Two out of three European drivers want to be able to drive even if self-driving cars become commonplace, according to a major new piece of research launched by Mazda.
The Ipsos research – which was commissioned as part of Mazda’s Drive Together campaign designed to celebrate the joy of driving – polled 11,008 people across key European markets and revealed that an average of 66% of drivers wanted to remain behind the wheel even if self-driving cars become widely available; the figure is as high as 71% in the UK, Germany, Austria and Poland, and only in Italy does it dip below 60% (59%).
Coupled with this, the study also found that only 33% of drivers “welcome the advent of self-driving cars” with the number dropping as low as 25% in France and the Netherlands and reaching only 29% in the UK. Interestingly, there is virtually no evidence of greater support for self-driving cars in younger age groups across Europe – in fact, 18-24 year olds (33%) were no more likely to welcome self-driving cars than 25-34 year olds (36%) and 35-44 year olds (34%).
The research also reveals a significant emotional connection between car and driver as demonstrated by the following statistics: An average of 69% of drivers “hope that future generations will continue to have the option to drive cars” – the figure is as high as 74% in Poland and 70% or higher in the UK, Germany, France and Sweden. In addition, 36% of those who enjoy driving see their car and the act of driving as an “extension of my personality” with the number rising to 56% in Poland and 46% in Italy. And 34% agree driving is in danger of becoming a “forgotten pleasure” – in France, Italy and Poland the figure is 40% or higher.
Mazda Motor Europe’s President and CEO Jeff Guyton said: “As a brand we simply love driving and this research demonstrates very clearly that a huge number of European drivers agree with us – of course, there is a role for self-driving cars but for us, and for many others it seems, there really is nothing quite like the physical pleasure of driving.
“This is why at Mazda we believe in putting the driver at the heart of everything we do and it’s why our current Drive Together campaign focuses on the bond between car and driver. We call this Jinba Ittai which is the Japanese phrase used to describe the perfect harmony between the mounted archer and his horse. It is this human-centric philosophy that underpins our business and helps us create cars that bring the driver and their car closer together.

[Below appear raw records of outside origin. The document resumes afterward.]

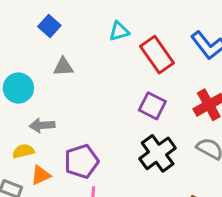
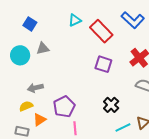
cyan circle: (18, 88) -> (20, 55), moved
black cross: (158, 153) -> (111, 105), moved, size x0.7

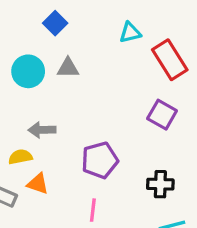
black cross: (111, 105) -> (160, 184), turned 35
purple pentagon: (64, 107) -> (100, 160), moved
orange triangle: (40, 120) -> (38, 184), turned 40

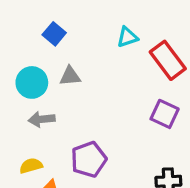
gray arrow: (42, 130) -> (42, 119), moved
purple pentagon: (100, 160) -> (89, 159), moved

“If you look at the car industry in general, we believe that many manufacturers are taking a lot of the pure driving pleasure away from drivers. At Mazda we are fighting against this and it’s clear from the research that there is still a huge percentage of drivers who just want to be behind the wheel. In a world that questions the act of driving and devalues the role of the car and the role of the driver through technological changes, we will continue to challenge convention for the love of driving.”
Further findings from the research show that 54% of Europeans have been for a drive “just for fun” – in Sweden it’s as high as 73% and the UK, Netherlands, Poland and Austria all top 60%; an average of 53% say “driving is about more than simply getting from A to B”, climbing to 66% in Poland, whilst 55% think driving with family and/or friends can be a “special experience” with the figure higher than 60% in Spain, Italy, Sweden and Poland.
Comparisons with other activities are also revealing with 37% preferring driving to computer games, 23% choosing driving compared to a drink in a bar or playing sports, with the latter as high as 37% in the UK. In Italy and the UK 9% prefer driving to having sex – in the latter 12% of women would rather hit the road as opposed to 6% of men.
* Technical note: Data from the consumer research conducted by Ipsos MORI is based on a survey conducted among 11,008 adults across 11 European markets, with at least 1,000 interviews in each market. All interviews were conducted between 7th – 22nd September 2017. The consumer survey data is weighted to the known population proportions of each country‘s adults by age, gender, and home region.